Facebook explains how its historic downfall happened and how it fixed it

The fall of Facebook worldwide that occurred on Monday has been a before and after in the company, and it is that they were completely disconnected from the Internet for more than 5 hours, something unprecedented for one of the largest companies in the world. Now that the Facebook platform, WhatsApp and Instagram have recovered 100% from the crash that occurred on Monday, the Facebook team has published details about how the crash happened, why it happened and also how they managed to fix it. Want to know all the details about the biggest crash in Facebook history so far?

How does Facebook work and why did its total downfall occur?

Facebook has indicated that the total interruption of service worldwide was due to a failure of the system that manages the capacity of the company’s backbone, this backbone is the “backbone” of the Facebook network, to connect all the data centers that Facebook has spread all over the world, which consist of thousands of servers and hundreds of kilometers of fiber optics, since they also connect its data centers with submarine cables. Some Facebook data centers have millions of servers that store the data and have a high computational load, but in other cases the facilities are smaller and are responsible for connecting the backbone to the Internet in general for people to use their platforms.

When any user like us connects to Facebook or Instagram, the request for data travels from our device to the closest facility geographically, to later communicate directly with the backbone to access the largest data centers, this is where it is retrieves the requested information and is processed, for us to see it on the smartphone.

All data traffic between the different data centers is managed by routers, which determine where inbound and outbound data should be sent. As part of their daily work, Facebook’s engineering team needs to maintain this infrastructure and perform tasks such as upgrading routers, repairing fiber lines, or adding more capacity on certain networks. This was the problem with the global Facebook crash on Monday.

During maintenance work, a command was sent with the intention of evaluating the availability of the global backbone capacity, but it accidentally cut off all backbone connections, disconnecting all Facebook data centers globally. Generally, Facebook uses systems to audit these types of commands, and mitigate or avoid errors like this, but an error (bug) in this audit and change control tool prevented the execution of the order from being stopped, and then everything fell apart.

What happened on Facebook when I ran the command?

As soon as the command was executed, it caused a total disconnection of the Internet and data center connections, that is, we could not access any of the Facebook services because they were no longer visible on the Internet. In addition, this total disconnection caused a second catastrophic failure in the system, more specifically in the DNS. One of the tasks that smaller data center installations perform is to respond to DNS queries, these queries are answered by authoritative name servers that have well-known IP addresses, and which are advertised to the rest of the Internet using the protocol BGP.
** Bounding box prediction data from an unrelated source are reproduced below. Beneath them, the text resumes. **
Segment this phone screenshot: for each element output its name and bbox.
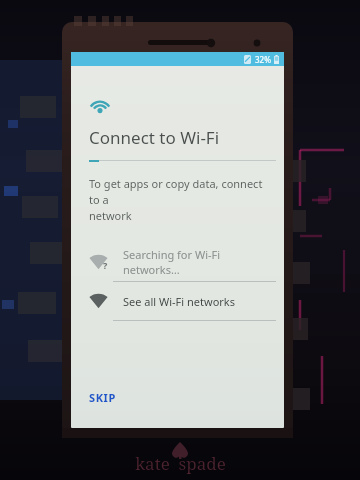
staticText: Connect to Wi-Fi (89, 126, 220, 149)
staticText: 32% (255, 54, 271, 65)
staticText: See all Wi-Fi networks (123, 294, 235, 309)
button[interactable]: See all Wi-Fi networks (71, 282, 284, 320)
staticText: SKIP (89, 390, 116, 405)
staticText: Searching for Wi-Fi networks… (123, 247, 274, 277)
staticText: kate spade (135, 452, 226, 475)
button[interactable]: ? (71, 243, 284, 281)
staticText: To get apps or copy data, connect to a n… (89, 176, 272, 223)
staticText: ? (103, 259, 108, 271)
button[interactable]: SKIP (83, 385, 122, 410)
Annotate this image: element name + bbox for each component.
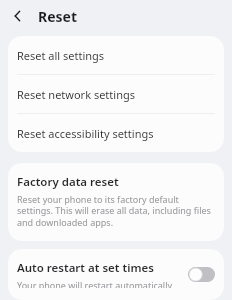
button[interactable]: Reset accessibility settings (8, 114, 224, 152)
staticText: Your phone will restart automatically wi… (17, 279, 180, 288)
button[interactable]: Auto restart at set times (8, 249, 224, 300)
staticText: Reset your phone to its factory default … (17, 193, 212, 229)
button[interactable]: Auto restart at set times toggle, off (186, 264, 216, 284)
staticText: Reset network settings (17, 87, 135, 102)
staticText: Reset (38, 7, 78, 26)
staticText: Auto restart at set times (17, 260, 154, 276)
button[interactable]: Factory data reset (8, 163, 224, 241)
button[interactable]: Reset all settings (8, 36, 224, 74)
staticText: Reset all settings (17, 48, 105, 63)
staticText: Factory data reset (17, 174, 119, 190)
button[interactable]: Back (4, 2, 32, 30)
button[interactable]: Reset network settings (8, 75, 224, 113)
staticText: Reset accessibility settings (17, 126, 154, 141)
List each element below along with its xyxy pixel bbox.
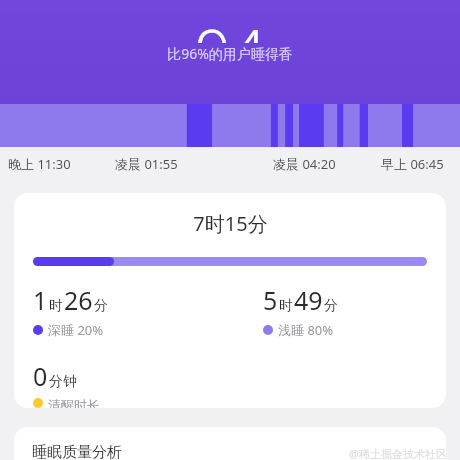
staticText: 时 (279, 297, 293, 315)
staticText: 比96%的用户睡得香 (167, 44, 293, 63)
button[interactable]: 7时15分 (14, 193, 446, 408)
staticText: 浅睡 80% (278, 321, 334, 339)
staticText: 早上 06:45 (381, 155, 444, 173)
staticText: 凌晨 01:55 (115, 155, 178, 173)
staticText: 94 (195, 9, 266, 43)
staticText: 1 (33, 283, 48, 317)
staticText: 分 (94, 297, 108, 315)
staticText: 5 (263, 283, 278, 317)
staticText: 晚上 11:30 (8, 155, 71, 173)
staticText: 睡眠质量分析 (32, 443, 122, 460)
staticText: 分钟 (49, 373, 77, 391)
staticText: 深睡 20% (48, 321, 104, 339)
staticText: 7时15分 (193, 210, 268, 237)
staticText: 分 (324, 297, 338, 315)
staticText: 0 (33, 359, 48, 393)
staticText: 时 (49, 297, 63, 315)
staticText: @稀土掘金技术社区 (349, 446, 446, 460)
button[interactable]: 睡眠质量分析 (14, 427, 446, 460)
staticText: 49 (294, 283, 323, 317)
staticText: 清醒时长 (48, 397, 100, 408)
staticText: 26 (64, 283, 93, 317)
staticText: 凌晨 04:20 (273, 155, 336, 173)
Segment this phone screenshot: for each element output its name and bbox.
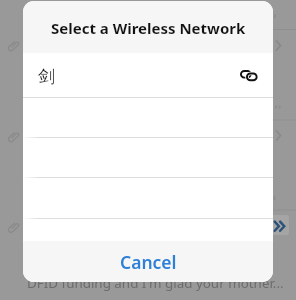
staticText: Cancel (120, 250, 177, 274)
staticText: DFID funding and I'm glad your mother... (27, 274, 284, 292)
button[interactable]: 剑 (23, 53, 273, 97)
other: Secured network (240, 70, 259, 82)
staticText: Select a Wireless Network (51, 18, 246, 38)
button[interactable]: Cancel (23, 241, 273, 282)
staticText: 剑 (38, 66, 55, 87)
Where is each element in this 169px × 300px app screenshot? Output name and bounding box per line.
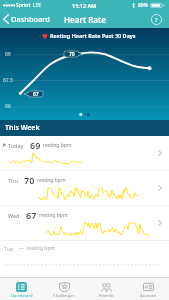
staticText: Heart Rate	[64, 14, 106, 25]
staticText: 67	[26, 209, 37, 221]
staticText: Dashboard	[11, 293, 33, 299]
button[interactable]: Friends	[85, 278, 127, 300]
staticText: resting bpm	[37, 177, 66, 184]
staticText: — resting bpm	[19, 245, 56, 252]
staticText: 89%	[138, 2, 148, 9]
staticText: 11:12 AM	[72, 2, 97, 9]
staticText: 67.5	[3, 77, 13, 84]
staticText: 67	[33, 91, 39, 97]
staticText: 69	[5, 51, 11, 58]
staticText: LTE	[33, 2, 42, 9]
staticText: Dashboard	[11, 14, 50, 24]
staticText: Thu	[8, 177, 18, 184]
staticText: Tue	[4, 245, 14, 252]
button[interactable]: Tue	[0, 241, 169, 276]
staticText: resting bpm	[43, 142, 72, 149]
staticText: Wed	[8, 212, 20, 219]
staticText: 69	[30, 139, 41, 151]
button[interactable]: Today	[0, 136, 169, 171]
staticText: Resting Heart Rate Past 30 Days	[50, 32, 136, 39]
staticText: Sprint	[16, 2, 31, 9]
button[interactable]: Challenges	[43, 278, 85, 300]
staticText: Account	[140, 293, 156, 299]
button[interactable]: Dashboard	[0, 14, 54, 24]
staticText: ?	[155, 16, 158, 23]
button[interactable]: Wed	[0, 206, 169, 241]
staticText: Friends	[99, 293, 114, 299]
staticText: Today	[8, 142, 24, 149]
staticText: 70	[24, 174, 35, 186]
button[interactable]: Dashboard	[0, 278, 43, 300]
staticText: resting bpm	[39, 212, 68, 219]
button[interactable]: Help	[151, 14, 162, 25]
staticText: This Week	[5, 123, 40, 133]
staticText: 66	[5, 103, 11, 110]
staticText: 70	[69, 51, 75, 57]
button[interactable]: Account	[127, 278, 169, 300]
button[interactable]: Thu	[0, 171, 169, 206]
staticText: Challenges	[53, 293, 75, 299]
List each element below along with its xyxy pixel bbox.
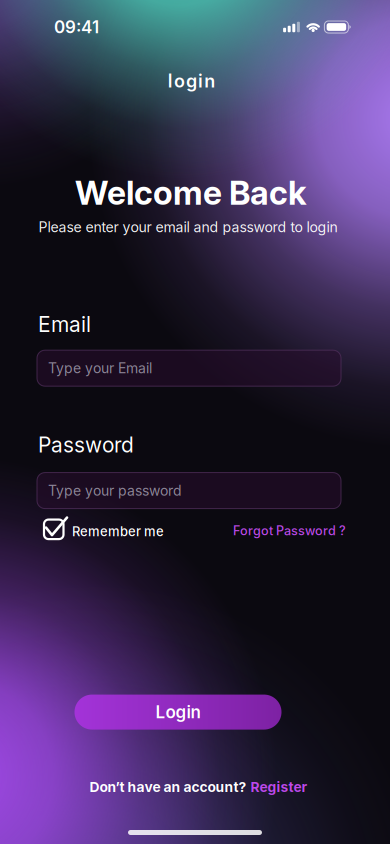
button[interactable]: Email [37, 350, 341, 386]
staticText: Login [156, 702, 200, 722]
staticText: Type your password [48, 482, 182, 499]
staticText: Email [38, 312, 91, 337]
button[interactable]: Remember me [43, 520, 164, 541]
staticText: Register [250, 779, 308, 795]
staticText: Don’t have an account? [90, 779, 246, 795]
staticText: Forgot Password ? [233, 523, 346, 538]
staticText: 09:41 [54, 17, 99, 37]
button[interactable]: Forgot Password ? [233, 522, 346, 538]
staticText: Please enter your email and password to … [38, 219, 338, 236]
button[interactable]: Password [37, 473, 341, 509]
staticText: Remember me [72, 524, 164, 539]
staticText: Type your Email [48, 360, 152, 377]
button[interactable]: Login [74, 695, 282, 730]
staticText: login [168, 70, 215, 92]
button[interactable]: Register [250, 779, 308, 795]
staticText: Password [38, 432, 134, 458]
staticText: Welcome Back [75, 173, 307, 213]
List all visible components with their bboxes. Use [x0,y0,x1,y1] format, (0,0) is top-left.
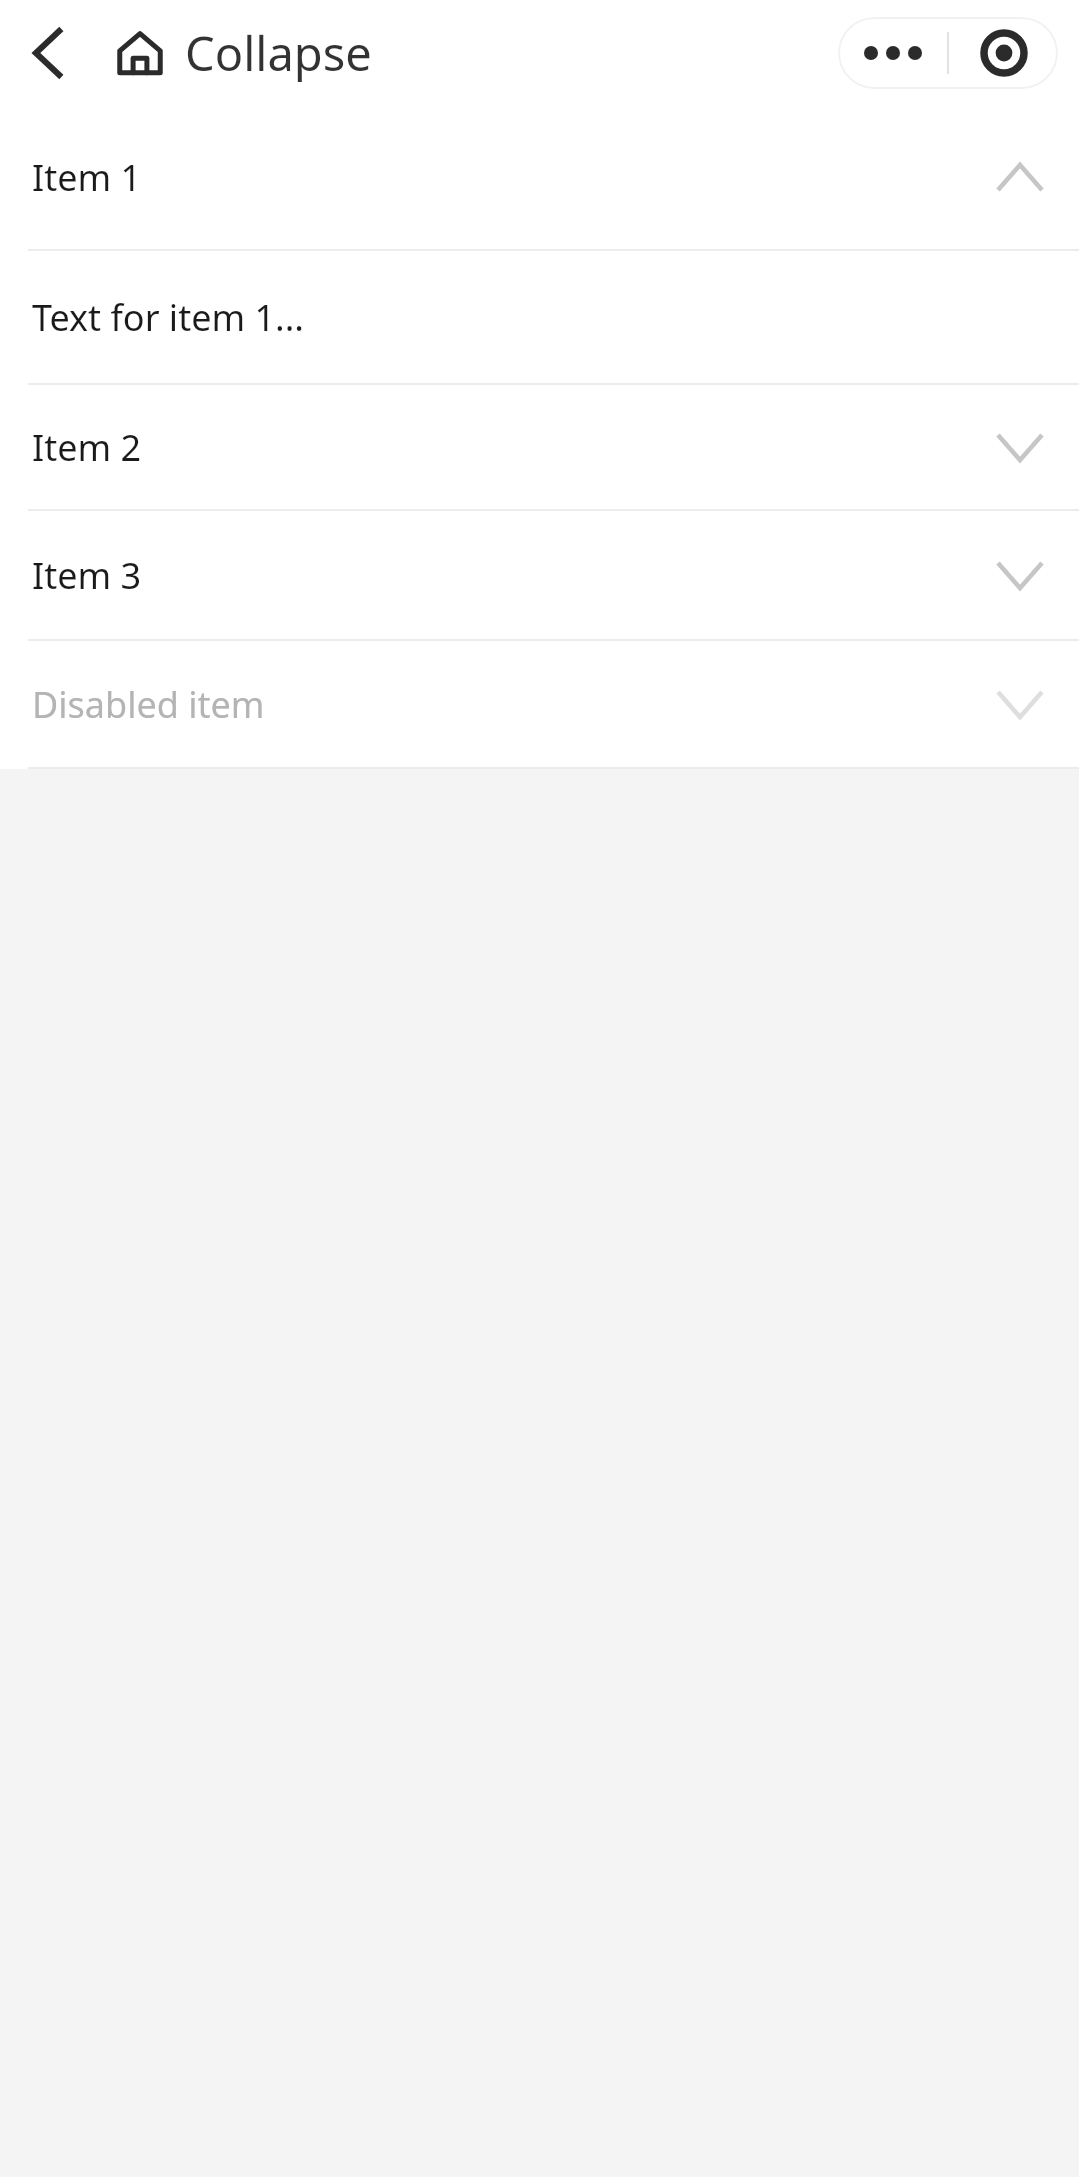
staticText: Item 2 [32,423,998,472]
staticText: Disabled item [32,680,998,729]
staticText: Collapse [185,21,372,85]
button[interactable]: Item 3 [0,511,1079,639]
staticText: Item 1 [32,153,998,202]
button[interactable]: Item 2 [0,385,1079,509]
button[interactable]: Back [10,15,86,91]
button[interactable]: Item 1 [0,105,1079,249]
staticText: Text for item 1... [32,293,305,342]
button[interactable]: Close [949,17,1058,89]
button[interactable]: Disabled item [0,641,1079,767]
button[interactable]: Home [104,17,176,89]
button[interactable]: More options [838,17,947,89]
staticText: Item 3 [32,551,998,600]
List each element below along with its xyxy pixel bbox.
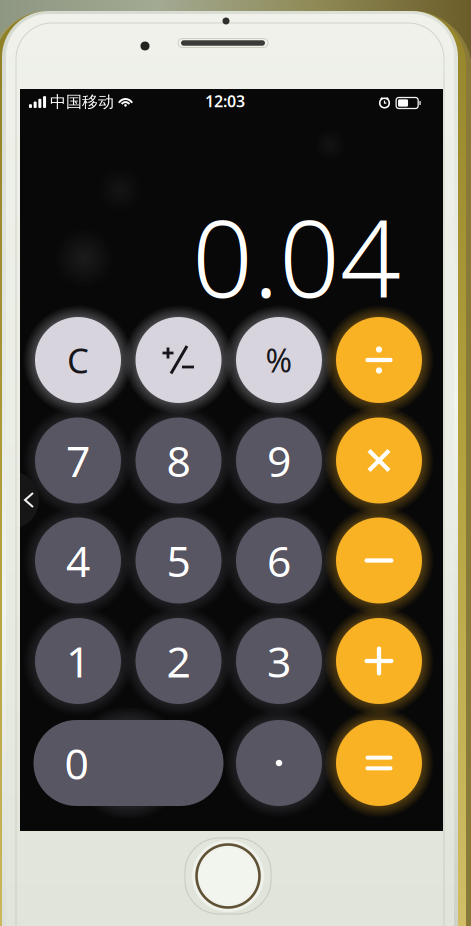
staticText: % bbox=[266, 339, 292, 381]
button[interactable]: Back bbox=[0, 471, 51, 529]
staticText: 4 bbox=[66, 532, 90, 589]
button[interactable]: Clear bbox=[23, 305, 133, 415]
staticText: 6 bbox=[267, 532, 291, 589]
button[interactable]: Plus bbox=[324, 606, 434, 716]
staticText: 5 bbox=[166, 532, 190, 589]
button[interactable]: Multiply bbox=[324, 406, 434, 516]
button[interactable]: Home bbox=[182, 833, 274, 919]
button[interactable]: 2 bbox=[124, 606, 234, 716]
staticText: 12:03 bbox=[205, 90, 245, 112]
button[interactable]: 7 bbox=[23, 406, 133, 516]
staticText: C bbox=[67, 337, 89, 383]
button[interactable]: 3 bbox=[224, 606, 334, 716]
staticText: 9 bbox=[267, 432, 291, 489]
button[interactable]: 0 bbox=[22, 708, 236, 818]
staticText: 0.04 bbox=[192, 185, 401, 327]
button[interactable]: Minus bbox=[324, 506, 434, 616]
button[interactable]: 9 bbox=[224, 406, 334, 516]
button[interactable]: Decimal point bbox=[224, 708, 334, 818]
staticText: 3 bbox=[267, 633, 291, 689]
button[interactable]: 4 bbox=[23, 506, 133, 616]
button[interactable]: Percent bbox=[224, 305, 334, 415]
button[interactable]: 6 bbox=[224, 506, 334, 616]
button[interactable]: Divide bbox=[324, 305, 434, 415]
button[interactable]: 1 bbox=[23, 606, 133, 716]
staticText: 7 bbox=[66, 432, 90, 489]
button[interactable]: 5 bbox=[124, 506, 234, 616]
staticText: 8 bbox=[166, 432, 190, 489]
button[interactable]: Plus minus bbox=[124, 305, 234, 415]
staticText: 1 bbox=[66, 633, 90, 689]
staticText: 2 bbox=[166, 633, 190, 689]
staticText: 0 bbox=[64, 735, 88, 791]
staticText: 中国移动 bbox=[50, 92, 114, 112]
button[interactable]: Equals bbox=[324, 708, 434, 818]
button[interactable]: 8 bbox=[124, 406, 234, 516]
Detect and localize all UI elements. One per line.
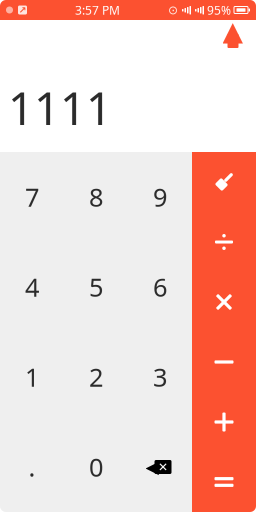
staticText: ◀ — [146, 457, 158, 477]
button[interactable]: Backspace — [128, 422, 192, 512]
staticText: 6 — [153, 270, 167, 304]
staticText: . — [28, 450, 36, 484]
staticText: 3 — [153, 360, 167, 394]
button[interactable]: Add — [192, 392, 256, 452]
staticText: 9 — [153, 180, 167, 214]
staticText: 7 — [25, 180, 39, 214]
button[interactable]: 2 — [64, 332, 128, 422]
staticText: 8 — [89, 180, 103, 214]
button[interactable]: 8 — [64, 152, 128, 242]
staticText: ⊙ — [168, 3, 178, 17]
staticText: 2 — [89, 360, 103, 394]
staticText: ✕ — [158, 460, 168, 474]
button[interactable]: Clear — [192, 152, 256, 212]
button[interactable]: 4 — [0, 242, 64, 332]
staticText: 1 — [25, 360, 39, 394]
button[interactable]: Divide — [192, 212, 256, 272]
button[interactable]: 7 — [0, 152, 64, 242]
staticText: 5 — [89, 270, 103, 304]
staticText: 95% — [207, 2, 231, 18]
staticText: ▲ — [222, 16, 244, 46]
button[interactable]: 6 — [128, 242, 192, 332]
staticText: 3:57 PM — [75, 2, 120, 18]
button[interactable]: Share result — [220, 20, 256, 50]
staticText: ↗ — [18, 5, 26, 15]
button[interactable]: 3 — [128, 332, 192, 422]
button[interactable]: 5 — [64, 242, 128, 332]
button[interactable]: 0 — [64, 422, 128, 512]
button[interactable]: Multiply — [192, 272, 256, 332]
button[interactable]: 9 — [128, 152, 192, 242]
button[interactable]: Subtract — [192, 332, 256, 392]
staticText: 4 — [25, 270, 39, 304]
staticText: 1111 — [8, 78, 112, 138]
button[interactable]: . — [0, 422, 64, 512]
button[interactable]: 1 — [0, 332, 64, 422]
staticText: 0 — [89, 450, 103, 484]
button[interactable]: Equals — [192, 452, 256, 512]
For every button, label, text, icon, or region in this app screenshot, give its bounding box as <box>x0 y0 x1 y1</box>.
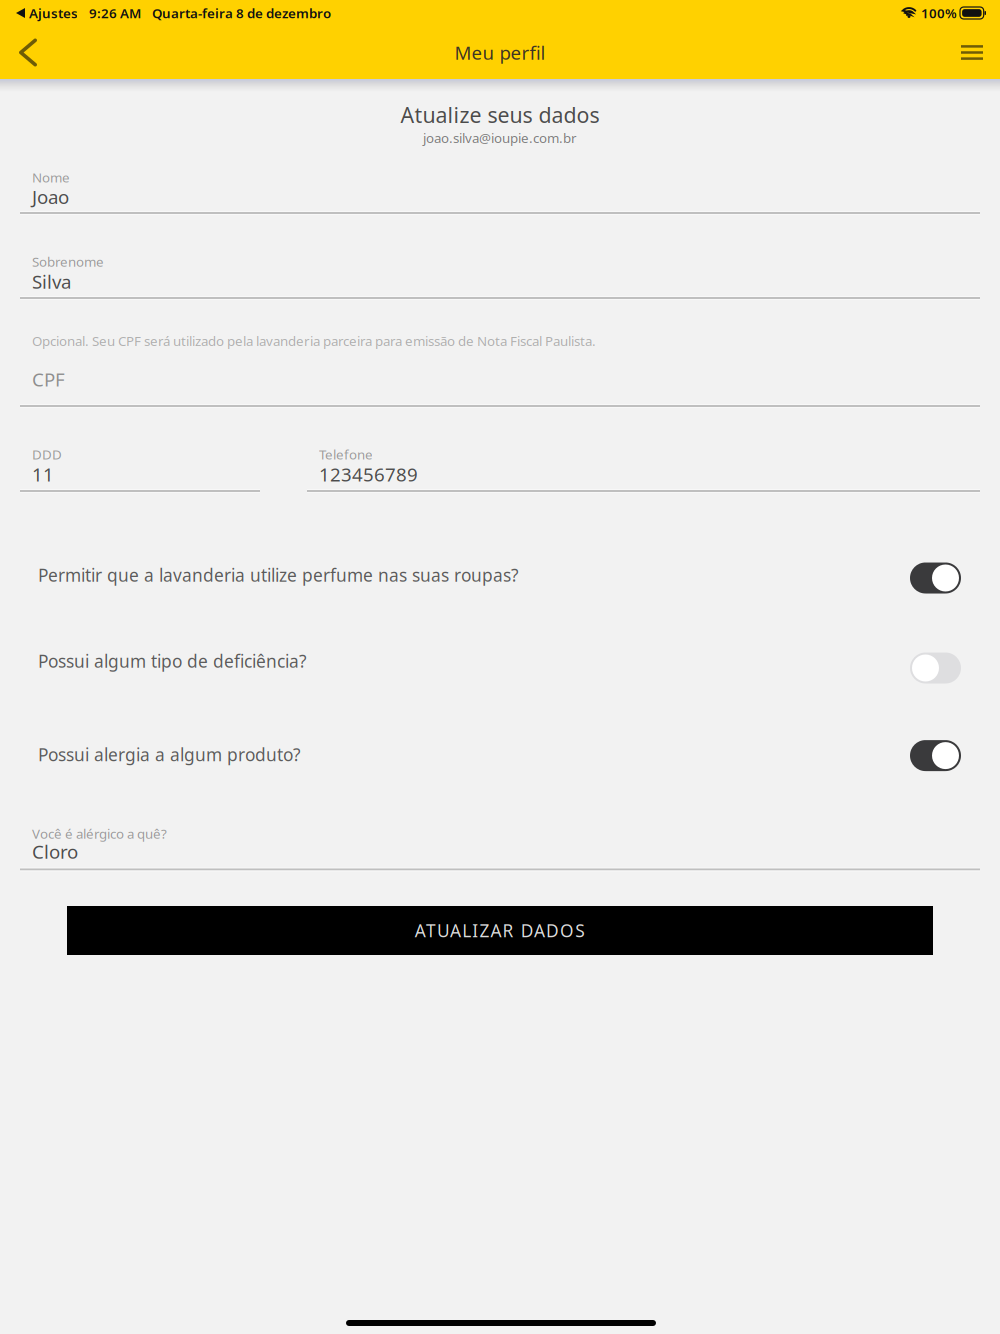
staticText: 100% <box>921 4 957 22</box>
button[interactable]: Permitir que a lavanderia utilize perfum… <box>0 0 960 44</box>
staticText: Meu perfil <box>454 40 546 65</box>
staticText: Quarta-feira 8 de dezembro <box>152 4 331 22</box>
staticText: Possui algum tipo de deficiência? <box>38 650 307 672</box>
staticText: Possui alergia a algum produto? <box>38 743 301 766</box>
staticText: Nome <box>32 168 70 186</box>
button[interactable]: Back <box>0 26 56 78</box>
button[interactable]: Possui alergia a algum produto? <box>0 0 960 44</box>
staticText: Joao <box>32 184 69 209</box>
staticText: Você é alérgico a quê? <box>32 825 167 842</box>
staticText: Ajustes <box>29 4 78 22</box>
button[interactable]: Possui algum tipo de deficiência? <box>0 0 960 44</box>
staticText: Telefone <box>319 446 373 463</box>
staticText: CPF <box>32 367 65 392</box>
staticText: ATUALIZAR DADOS <box>415 919 585 942</box>
staticText: 123456789 <box>319 462 418 487</box>
button[interactable]: Menu <box>941 26 1000 79</box>
staticText: 9:26 AM <box>89 4 141 22</box>
staticText: Permitir que a lavanderia utilize perfum… <box>38 564 519 586</box>
button[interactable]: ATUALIZAR DADOS <box>67 906 933 955</box>
staticText: Cloro <box>32 839 78 864</box>
staticText: 11 <box>32 462 54 487</box>
staticText: Opcional. Seu CPF será utilizado pela la… <box>32 332 596 350</box>
staticText: Silva <box>32 269 71 294</box>
staticText: joao.silva@ioupie.com.br <box>423 129 577 147</box>
staticText: DDD <box>32 446 62 463</box>
staticText: Sobrenome <box>32 253 104 270</box>
staticText: Atualize seus dados <box>400 100 600 129</box>
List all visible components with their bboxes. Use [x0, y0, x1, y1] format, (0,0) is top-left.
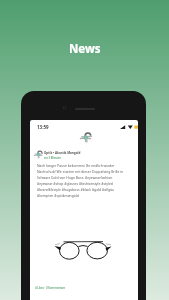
- button[interactable]: 4 Likes · 0 Kommentare: [35, 286, 66, 290]
- staticText: vor 3 Minuten: [44, 156, 62, 160]
- staticText: Nach langer Pause bekommst Ihr endlich w…: [37, 163, 128, 198]
- button[interactable]: News: [69, 41, 101, 57]
- staticText: 13:59: [37, 124, 49, 130]
- button[interactable]: Optik • Akustik Mangold: [44, 151, 81, 155]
To ensure more reliable operation, Facebook has the DNS servers turn off those BGP ads if they cannot talk to Facebook’s data centers themselves, because this indicates that the network connection is not working properly. With the total disruption of the backbone, what these DNS servers did was remove the BGP advertisements. The result of this is that Facebook’s DNS servers became unreachable even though they were working perfectly, for this reason, the rest of the world could not access Facebook services.

Logically this whole process was in a matter of seconds, while Facebook engineers tried to figure out what was happening and why, they faced two critical problems:

It was not possible to access the data centers normally, because the networks were totally down from the first problem.
The crash of DNS broke many internal tools that are commonly used to investigate and solve problems of this type.

Access to the main network and out-of-band network were down, nothing was working, so they had to physically send a team of people to the data center to fix the problem and reboot the system. This took a long time because the physical security in these centers is maximum, in fact, as confirmed by Facebook, it is even difficult for them to physically access them to make modifications, in order to avoid or mitigate possible physical attacks on their network. This took a long time until they were able to authenticate to the system and see what was happening.

Coming back to life … but little by little so as not to throw the whole system away

Once backbone connectivity was restored in the different regions of Facebook’s data centers, everything was working fine again, but not for users. In order to avoid a collapse in their systems due to the huge number of users who wanted to enter, they had to activate the services very little by little, to avoid causing new problems due to the exponential increase in traffic.

One of the problems is that the individual data centers were using very little electrical power, suddenly reversing all the traffic could make the electrical grid unable to absorb that much additional power, and could put electrical systems at risk as well. I cached them. Facebook has trained for these types of events, so they knew perfectly well what they should do to avoid more problems in the event of a global crash like the one that has happened. Although Facebook had simulated many problems and crashes of their servers and networks, they had never considered a total drop of the backbone, so they have already stated that they will look for a way to simulate this in the very near future to prevent it from coming back. pass and it takes so long to fix.

Facebook has also indicated that it was very interesting to see how physical security measures to prevent unauthorized access caused access to servers to slow down enormously as they tried to recover from this failure globally. In any case, it is better to protect yourself daily from these types of problems and have a somewhat slower recovery, than to relax the security measures of the data centers.